Pickering talks
Charles Pickering is well-qualified to have a point of view on the process of confirming judicial nominees.
(Remember Pickering? He's the federal judge who stepped aside last year rather than endure a second set of Senate hearings where he would be subject to unfounded charges of racism and the like. This was part of his statement at the time:
The bitter fight over judicial confirmations threatens the quality and the independence of the judiciary. The mean-spiritedness and lack of civility reduces the pool of nominees willing to offer themselves for service on the bench.He was right.)
Here he is on Hannity & Colmes last night (link via via RCP) making mincemeat of the charges against him (dutifully parroted by Alan Colmes):
COLMES: You were accused of writing a paper against miscegenation, and when asked in 1990 about the article, you said you had no opinion about — at the time whether interracial marriage should be illegal.
Is that mainstream?
PICKERING: Alan, I told the Senate in 1990, and I told them again in 2001 when I was before them, that I thought who one married was a personal choice, and that I did not believe that laws outlawing interracial marriage were appropriate, that they were unconstitutional. And the Supreme Court said the same.
Here, you're going back and taking things out of context, just as they did. Listen, I had a record in 1967. When the Ku Klux Klan was bombing, burning and shooting into homes, I testified against the imperial wizard, the white knight of the Ku Klux Klan.
I sent my children to integrated schools, 70 percent integrated schools.

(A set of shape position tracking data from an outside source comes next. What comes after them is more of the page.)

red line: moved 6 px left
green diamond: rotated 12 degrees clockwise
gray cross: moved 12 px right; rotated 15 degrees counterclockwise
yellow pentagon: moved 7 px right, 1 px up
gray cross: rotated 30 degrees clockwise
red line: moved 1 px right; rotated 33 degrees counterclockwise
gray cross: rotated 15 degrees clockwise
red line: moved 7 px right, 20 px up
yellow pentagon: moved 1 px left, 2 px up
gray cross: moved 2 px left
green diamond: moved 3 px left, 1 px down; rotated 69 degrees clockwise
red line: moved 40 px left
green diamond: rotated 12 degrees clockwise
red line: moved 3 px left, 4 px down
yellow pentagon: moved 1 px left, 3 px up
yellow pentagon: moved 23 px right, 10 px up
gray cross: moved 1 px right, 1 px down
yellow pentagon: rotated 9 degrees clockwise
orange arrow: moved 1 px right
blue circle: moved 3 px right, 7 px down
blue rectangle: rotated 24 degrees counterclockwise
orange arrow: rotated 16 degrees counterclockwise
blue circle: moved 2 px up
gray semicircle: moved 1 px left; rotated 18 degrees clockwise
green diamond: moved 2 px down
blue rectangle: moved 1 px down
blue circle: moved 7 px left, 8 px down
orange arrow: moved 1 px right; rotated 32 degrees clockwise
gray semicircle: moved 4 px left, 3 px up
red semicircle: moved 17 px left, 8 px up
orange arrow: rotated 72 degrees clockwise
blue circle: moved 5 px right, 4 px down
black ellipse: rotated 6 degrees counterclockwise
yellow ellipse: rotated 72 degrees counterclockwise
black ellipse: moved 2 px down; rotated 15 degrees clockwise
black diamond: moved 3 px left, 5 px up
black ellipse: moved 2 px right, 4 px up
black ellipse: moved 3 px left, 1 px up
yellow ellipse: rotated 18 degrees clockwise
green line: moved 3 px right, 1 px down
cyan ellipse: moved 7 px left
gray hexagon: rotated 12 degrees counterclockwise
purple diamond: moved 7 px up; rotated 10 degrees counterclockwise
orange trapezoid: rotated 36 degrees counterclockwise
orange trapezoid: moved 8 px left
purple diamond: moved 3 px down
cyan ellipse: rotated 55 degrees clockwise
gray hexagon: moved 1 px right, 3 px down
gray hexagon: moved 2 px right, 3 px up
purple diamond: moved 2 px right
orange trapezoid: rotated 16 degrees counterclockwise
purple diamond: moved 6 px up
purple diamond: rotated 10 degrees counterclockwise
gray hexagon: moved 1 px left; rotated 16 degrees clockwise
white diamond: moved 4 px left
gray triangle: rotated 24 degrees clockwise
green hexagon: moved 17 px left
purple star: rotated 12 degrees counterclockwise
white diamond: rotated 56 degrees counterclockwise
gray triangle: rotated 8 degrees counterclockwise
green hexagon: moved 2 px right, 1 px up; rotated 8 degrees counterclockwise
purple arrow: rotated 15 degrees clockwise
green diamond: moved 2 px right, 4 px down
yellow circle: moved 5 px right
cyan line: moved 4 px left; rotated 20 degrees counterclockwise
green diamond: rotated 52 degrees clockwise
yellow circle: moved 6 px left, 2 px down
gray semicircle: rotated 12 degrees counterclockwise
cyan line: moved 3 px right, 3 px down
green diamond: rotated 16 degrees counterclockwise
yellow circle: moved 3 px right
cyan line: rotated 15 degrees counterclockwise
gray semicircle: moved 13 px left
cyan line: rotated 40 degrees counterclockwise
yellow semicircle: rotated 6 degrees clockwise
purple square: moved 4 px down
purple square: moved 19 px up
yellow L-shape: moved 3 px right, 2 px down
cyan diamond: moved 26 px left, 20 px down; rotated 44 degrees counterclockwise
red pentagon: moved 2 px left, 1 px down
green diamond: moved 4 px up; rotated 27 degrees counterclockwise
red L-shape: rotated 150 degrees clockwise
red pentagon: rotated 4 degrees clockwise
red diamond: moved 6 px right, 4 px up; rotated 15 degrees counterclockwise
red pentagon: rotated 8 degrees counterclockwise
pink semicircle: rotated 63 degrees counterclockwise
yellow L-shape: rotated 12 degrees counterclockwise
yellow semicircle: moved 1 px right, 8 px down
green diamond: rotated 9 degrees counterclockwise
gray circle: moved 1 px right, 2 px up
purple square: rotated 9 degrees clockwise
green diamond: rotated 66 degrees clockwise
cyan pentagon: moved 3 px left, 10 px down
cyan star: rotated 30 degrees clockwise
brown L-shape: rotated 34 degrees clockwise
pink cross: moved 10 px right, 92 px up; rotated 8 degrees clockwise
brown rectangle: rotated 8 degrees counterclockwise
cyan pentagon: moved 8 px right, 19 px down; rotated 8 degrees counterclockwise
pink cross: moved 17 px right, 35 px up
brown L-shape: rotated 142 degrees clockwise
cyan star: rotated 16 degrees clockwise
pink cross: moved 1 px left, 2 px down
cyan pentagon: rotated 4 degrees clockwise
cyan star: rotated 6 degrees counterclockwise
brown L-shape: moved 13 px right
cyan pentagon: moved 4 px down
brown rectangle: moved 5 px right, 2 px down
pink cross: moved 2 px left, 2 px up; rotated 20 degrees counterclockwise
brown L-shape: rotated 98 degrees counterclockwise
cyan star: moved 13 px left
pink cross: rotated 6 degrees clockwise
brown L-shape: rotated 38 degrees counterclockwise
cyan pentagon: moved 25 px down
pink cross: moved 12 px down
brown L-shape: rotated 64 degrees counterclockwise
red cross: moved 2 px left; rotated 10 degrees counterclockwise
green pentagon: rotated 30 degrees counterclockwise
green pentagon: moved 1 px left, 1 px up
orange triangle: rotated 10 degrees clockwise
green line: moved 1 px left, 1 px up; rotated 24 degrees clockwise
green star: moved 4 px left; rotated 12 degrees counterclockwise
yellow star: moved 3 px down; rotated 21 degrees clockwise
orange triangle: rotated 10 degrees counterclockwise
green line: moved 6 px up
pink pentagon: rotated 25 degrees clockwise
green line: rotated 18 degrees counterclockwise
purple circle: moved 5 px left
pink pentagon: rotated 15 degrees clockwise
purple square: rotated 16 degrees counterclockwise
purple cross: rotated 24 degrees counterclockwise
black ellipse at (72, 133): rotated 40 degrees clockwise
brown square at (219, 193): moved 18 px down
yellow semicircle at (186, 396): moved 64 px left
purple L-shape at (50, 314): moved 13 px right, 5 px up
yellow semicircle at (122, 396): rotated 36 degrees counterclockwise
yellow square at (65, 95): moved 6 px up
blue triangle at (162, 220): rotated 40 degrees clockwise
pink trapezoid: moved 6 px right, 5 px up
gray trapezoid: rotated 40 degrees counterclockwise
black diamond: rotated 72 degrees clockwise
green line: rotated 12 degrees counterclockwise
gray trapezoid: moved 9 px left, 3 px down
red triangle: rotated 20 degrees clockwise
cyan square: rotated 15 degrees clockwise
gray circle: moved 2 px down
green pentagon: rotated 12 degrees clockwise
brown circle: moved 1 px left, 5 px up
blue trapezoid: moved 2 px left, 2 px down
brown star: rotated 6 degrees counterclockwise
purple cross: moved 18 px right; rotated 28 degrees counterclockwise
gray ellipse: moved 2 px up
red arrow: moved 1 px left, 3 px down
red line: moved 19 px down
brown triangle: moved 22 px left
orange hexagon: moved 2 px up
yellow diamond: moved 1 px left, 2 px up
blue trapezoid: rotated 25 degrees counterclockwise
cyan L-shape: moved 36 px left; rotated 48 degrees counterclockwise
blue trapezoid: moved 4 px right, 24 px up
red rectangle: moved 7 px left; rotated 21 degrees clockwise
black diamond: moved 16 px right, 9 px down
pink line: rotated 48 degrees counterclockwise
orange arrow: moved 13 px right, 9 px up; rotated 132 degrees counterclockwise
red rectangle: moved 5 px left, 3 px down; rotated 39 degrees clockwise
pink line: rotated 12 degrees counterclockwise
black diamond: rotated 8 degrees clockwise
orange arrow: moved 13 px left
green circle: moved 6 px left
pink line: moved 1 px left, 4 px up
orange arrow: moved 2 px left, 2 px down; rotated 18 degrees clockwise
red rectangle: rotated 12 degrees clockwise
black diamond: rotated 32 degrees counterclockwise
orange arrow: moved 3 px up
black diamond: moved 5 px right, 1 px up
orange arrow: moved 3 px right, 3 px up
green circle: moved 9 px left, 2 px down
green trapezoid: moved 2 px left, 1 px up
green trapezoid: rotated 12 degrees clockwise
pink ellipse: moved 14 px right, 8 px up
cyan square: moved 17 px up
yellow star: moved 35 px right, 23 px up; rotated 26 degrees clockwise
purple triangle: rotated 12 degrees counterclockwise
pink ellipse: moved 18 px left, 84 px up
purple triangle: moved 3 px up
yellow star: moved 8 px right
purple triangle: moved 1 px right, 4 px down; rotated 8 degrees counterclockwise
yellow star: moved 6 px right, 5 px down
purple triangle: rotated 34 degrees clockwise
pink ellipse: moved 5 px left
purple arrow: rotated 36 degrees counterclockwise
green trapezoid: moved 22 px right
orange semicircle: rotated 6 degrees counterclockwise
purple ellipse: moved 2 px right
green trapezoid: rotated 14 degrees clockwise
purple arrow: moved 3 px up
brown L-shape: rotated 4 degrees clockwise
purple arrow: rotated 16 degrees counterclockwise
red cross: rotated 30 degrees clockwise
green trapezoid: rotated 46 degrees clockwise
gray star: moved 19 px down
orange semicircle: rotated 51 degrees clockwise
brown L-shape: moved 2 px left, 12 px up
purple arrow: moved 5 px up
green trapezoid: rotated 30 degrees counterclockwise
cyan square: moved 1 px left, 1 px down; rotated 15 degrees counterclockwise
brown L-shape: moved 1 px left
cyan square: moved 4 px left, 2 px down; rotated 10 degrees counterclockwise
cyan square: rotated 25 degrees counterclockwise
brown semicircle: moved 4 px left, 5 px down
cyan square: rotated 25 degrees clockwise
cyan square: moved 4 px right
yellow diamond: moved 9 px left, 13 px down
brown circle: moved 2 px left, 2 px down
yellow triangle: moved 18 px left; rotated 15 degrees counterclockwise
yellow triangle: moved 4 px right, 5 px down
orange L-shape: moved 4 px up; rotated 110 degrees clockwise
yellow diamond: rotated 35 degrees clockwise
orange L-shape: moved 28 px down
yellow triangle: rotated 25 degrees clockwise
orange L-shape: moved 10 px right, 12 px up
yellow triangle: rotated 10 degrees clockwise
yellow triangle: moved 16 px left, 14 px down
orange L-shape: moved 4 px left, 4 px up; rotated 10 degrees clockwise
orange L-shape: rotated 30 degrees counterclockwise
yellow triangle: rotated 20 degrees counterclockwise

Mike Wallace on "60 Minutes" saw the hypocrisy of what they were doing to me, and "60 Minutes" had a great program showing that the charges you're talking about were bogus charges.
You know, you can paint and tar anybody if you want to take a few statements out of opinions they've written and distort them and mischaracterize them. And that's what happened.
...That's what happened to these nominees as well.